The standard procedure of exposing the copper and other locations unprotected by the etch resist film to a chemical that eliminates the unguarded copper, leaving the protected copper pads and traces in place; newer procedures utilize plasma/laser etching rather of chemicals to remove the copper material, permitting finer line definitions.

The process of aligning the conductive copper and insulating dielectric layers and pressing them under heat to trigger the adhesive in the dielectric layers to form a solid board product.

The procedure of drilling all of the holes for plated through applications; a 2nd drilling procedure is used for holes that are not to be plated through. Details on hole area and size is included in the drill drawing file.

The process of applying copper plating to the pads, traces, and drilled through holes that are to be plated through; boards are placed in an electrically charged bath of copper.

This is required when holes are to be drilled through a copper area but the hole is not to be plated through. Prevent this process if possible since it includes expense to the finished board.

The procedure of using a protective masking material, a solder mask, over the bare copper traces or over the copper that has had a thin layer of solder used; the solder mask protects against ecological damage, supplies insulation, protects versus solder shorts, and secures traces that run between pads.

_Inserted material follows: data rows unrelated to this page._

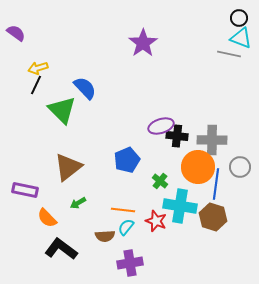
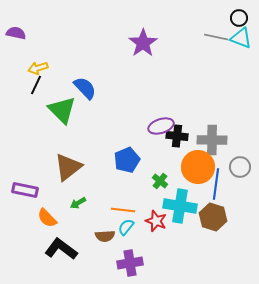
purple semicircle: rotated 24 degrees counterclockwise
gray line: moved 13 px left, 17 px up
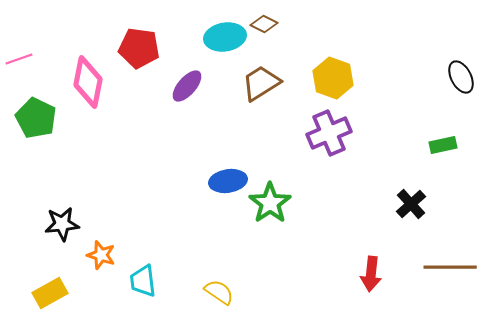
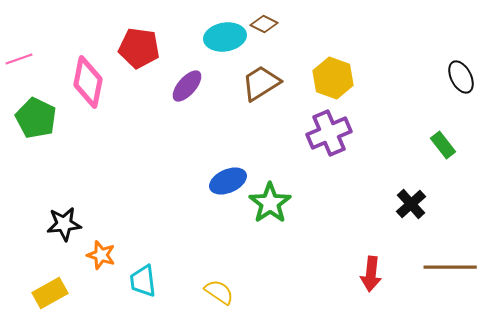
green rectangle: rotated 64 degrees clockwise
blue ellipse: rotated 15 degrees counterclockwise
black star: moved 2 px right
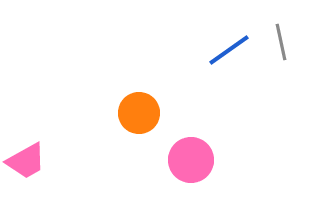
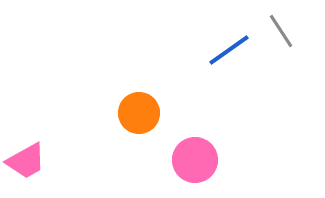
gray line: moved 11 px up; rotated 21 degrees counterclockwise
pink circle: moved 4 px right
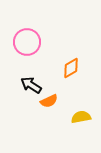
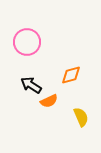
orange diamond: moved 7 px down; rotated 15 degrees clockwise
yellow semicircle: rotated 78 degrees clockwise
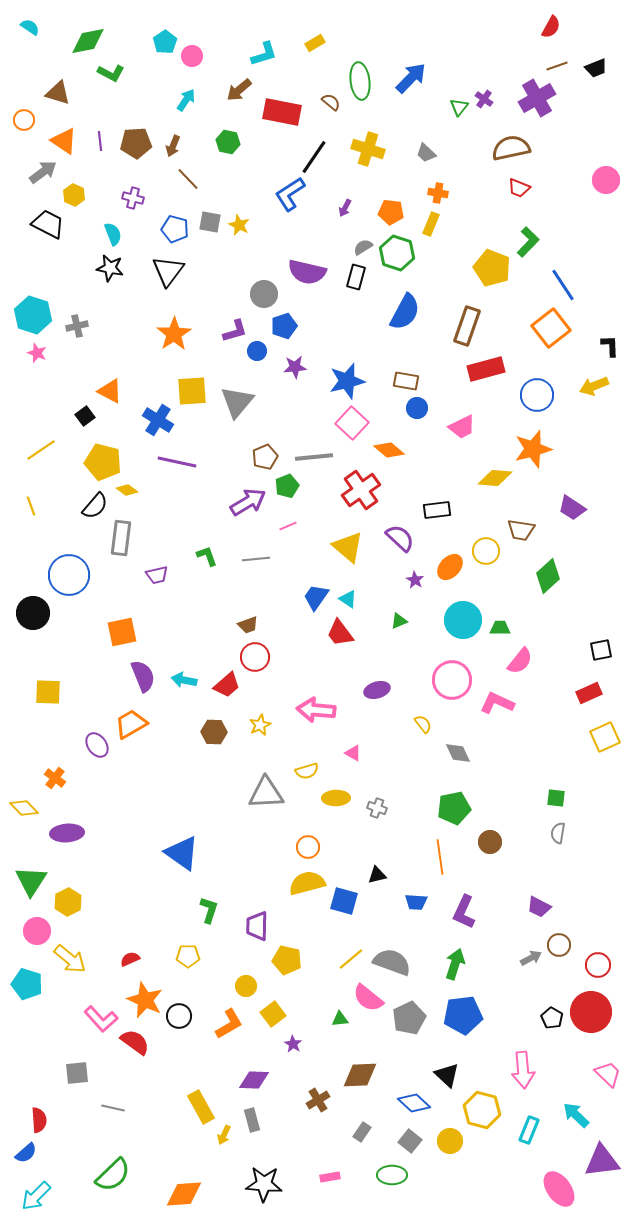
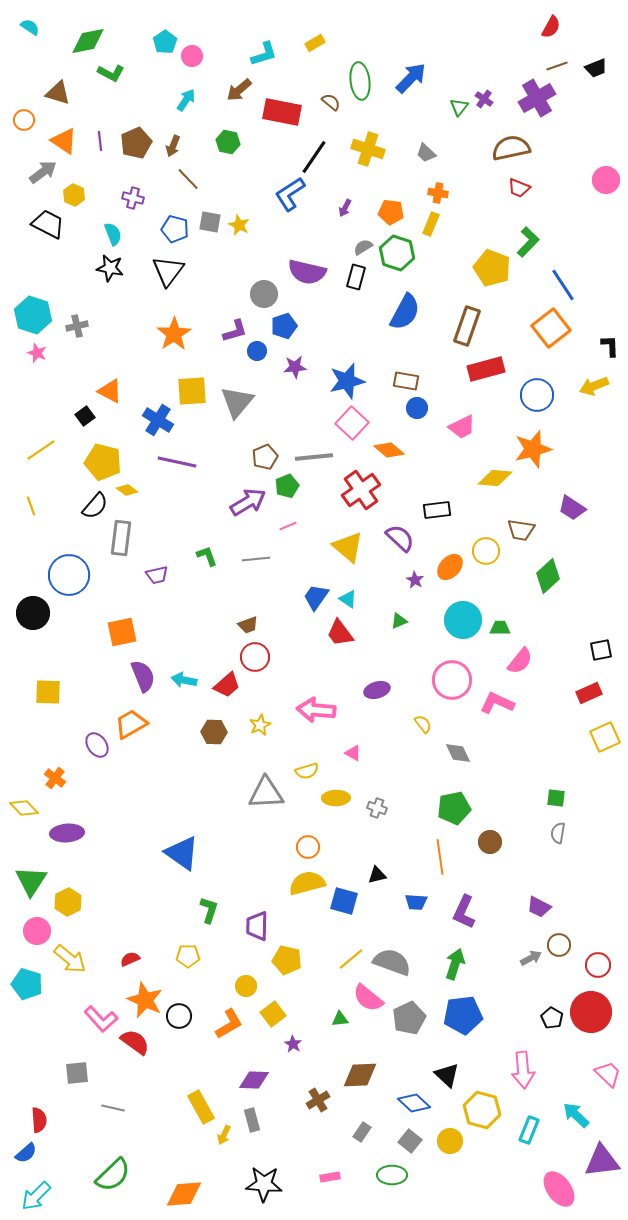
brown pentagon at (136, 143): rotated 20 degrees counterclockwise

The procedure of coating the pad locations with a thin layer of solder to prepare the board for the ultimate wave soldering or reflow soldering process that will occur at a later date after the components have actually been placed.

The process of using the markings for element classifications and element lays out to the board. May be used to simply the top or to both sides if parts are mounted on both leading and bottom sides.

The process of separating multiple boards from a panel of similar boards; this process likewise enables cutting notches or slots into the board if needed.

A visual examination of the boards; likewise can be the process of inspecting wall quality for plated through holes in multi-layer boards by cross-sectioning or other techniques.

The procedure of checking for continuity or shorted connections on the boards by means applying a voltage between numerous points on the board and identifying if a present flow happens. Depending upon the board complexity, this process might require a specially developed test fixture and test program to incorporate with the electrical test system used by the board manufacturer.